As one can see from this photo, there was some sun when I started this hike, though the sky was predominantly cloudy—the normal state of affairs along this coast in summer in my experience. A very strong wind was blowing from off shore, as one can see in the spray of the surf being blown backwards out to sea. I made better progress down the shore towards Cape Breton than during my previous visit here a few years ago, but was forced to turn back when it began to mist: my outer garments were soaked in seconds by the driving winds which would have torn the lightweight plastic rain poncho I carry in my pack to shreds had I tried to deploy it.

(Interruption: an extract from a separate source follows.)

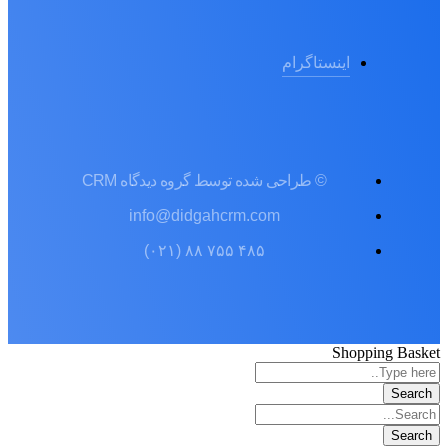
اینستاگرام
© طراحی شده توسط گروه دیدگاه CRM
info@didgahcrm.com
۴۸۵ ۷۵۵ ۸۸ (۰۲۱)
Shopping Basket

Even though it has twice frustrated me from reaching Cape Breton, this coast is a wild, beautiful place well worth visiting. As can also be seen from Louisbourg Lighthouse and from the Louisbourg Fortress itself, the Atlantic coast here is very rocky; Haynes describes the land bordering that coast as ”glacial till, sand, and gravel”; it is covered with mossy peat bogs of a reddish hue, making for a springy walking surface that is criss-crossed with rills and standing water, which one can avoid by keeping to the rocky shore. It is no wonder that the French thought that Louisbourg was impregnable from the land around the fortress, where the landscape is the same as here, as dragging cannon from the coast overland to attack the fortress seemed to to require such superhuman efforts in those days that they concentrated their defensive efforts on the harbour (though they were proven wrong in the siege of 1745, when the attacking forces used sleds designed by the shipwright Lieutenant Colonel Nathaniel Meserve of the New Hampshire Militia to slide their cannons across the waterlogged terrain—see this Wikipedia article Wikipedia article for more background on this siege).